Les paiements du 4 janvier 1999 à l'échéance

o)                                     Le 4 janvier 1999, la CIHI a remboursé les billets et payé des intérêts s'élevant à 2,5 M$US.

p)                                     Le 4 janvier 1999, les appelants ont utilisé le produit des billets pour rembourser les emprunts et les prêts-relais et pour payer les intérêts sur ces emprunts et prêts-relais s'élevant à environ 1 M$US en tout.

q)          Compte tenu des diverses étapes des opérations, les appelants ont perdu un montant total net d'environ 200 000 $US.

[9]      Dans leurs déclarations de revenus canadiennes pour l'année d'imposition 1998, les appelants ont demandé une déduction relative aux intérêts payés le 31 décembre, déduction s'élevant à environ 1,5 M$US en tout. Le ministre a établi une nouvelle cotisation relative à l'impôt à payer pour l'année afin de refuser cette déduction.

[10]     Ce n'est pas le seul montant en cause, car les appelants ont payé, en réalité, des intérêts s'élevant à environ 1,7 M$US le 31 décembre. Il est possible que la différence de quelque 200 000 $US ait été oubliée par inadvertance au moment où les déclarations de revenus ont été remplies.

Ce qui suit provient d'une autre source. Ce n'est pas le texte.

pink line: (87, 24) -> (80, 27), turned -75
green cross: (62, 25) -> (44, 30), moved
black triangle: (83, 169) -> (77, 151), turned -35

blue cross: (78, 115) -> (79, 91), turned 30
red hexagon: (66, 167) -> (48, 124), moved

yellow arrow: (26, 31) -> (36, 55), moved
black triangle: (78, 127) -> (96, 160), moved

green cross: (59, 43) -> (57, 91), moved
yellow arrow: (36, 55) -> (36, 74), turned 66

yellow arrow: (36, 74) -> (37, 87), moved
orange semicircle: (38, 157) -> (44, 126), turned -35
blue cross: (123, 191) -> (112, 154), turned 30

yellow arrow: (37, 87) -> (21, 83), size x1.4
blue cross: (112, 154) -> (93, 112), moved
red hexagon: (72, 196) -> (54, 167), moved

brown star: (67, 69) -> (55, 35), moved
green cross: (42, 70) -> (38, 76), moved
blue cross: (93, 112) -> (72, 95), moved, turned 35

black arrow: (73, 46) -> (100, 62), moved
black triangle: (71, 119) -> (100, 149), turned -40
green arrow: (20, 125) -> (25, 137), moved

[11]     La déductibilité de la somme de 1,7 M$US est la seule question visée par les appels. Les appelants ont payé un montant supplémentaire d'intérêts le 4 janvier 1999 pour lequel ils n'ont pas demandé de déduction. Les appelants n'ont pas non plus inclus dans le calcul de leur revenu les intérêts reçus le 4 janvier. L'intimée ne conteste pas cet aspect de l'opération.

III. Affaires préliminaires

[12]     Au début de l'audience, les avocats des appelants ont dit qu'une des questions visées par les appels concerne la date où les appelants ont cessé d'être des résidents du Canada, ce que j'ai trouvé curieux, car il n'y avait aucune indication dans les actes de procédure que cette date était en litige.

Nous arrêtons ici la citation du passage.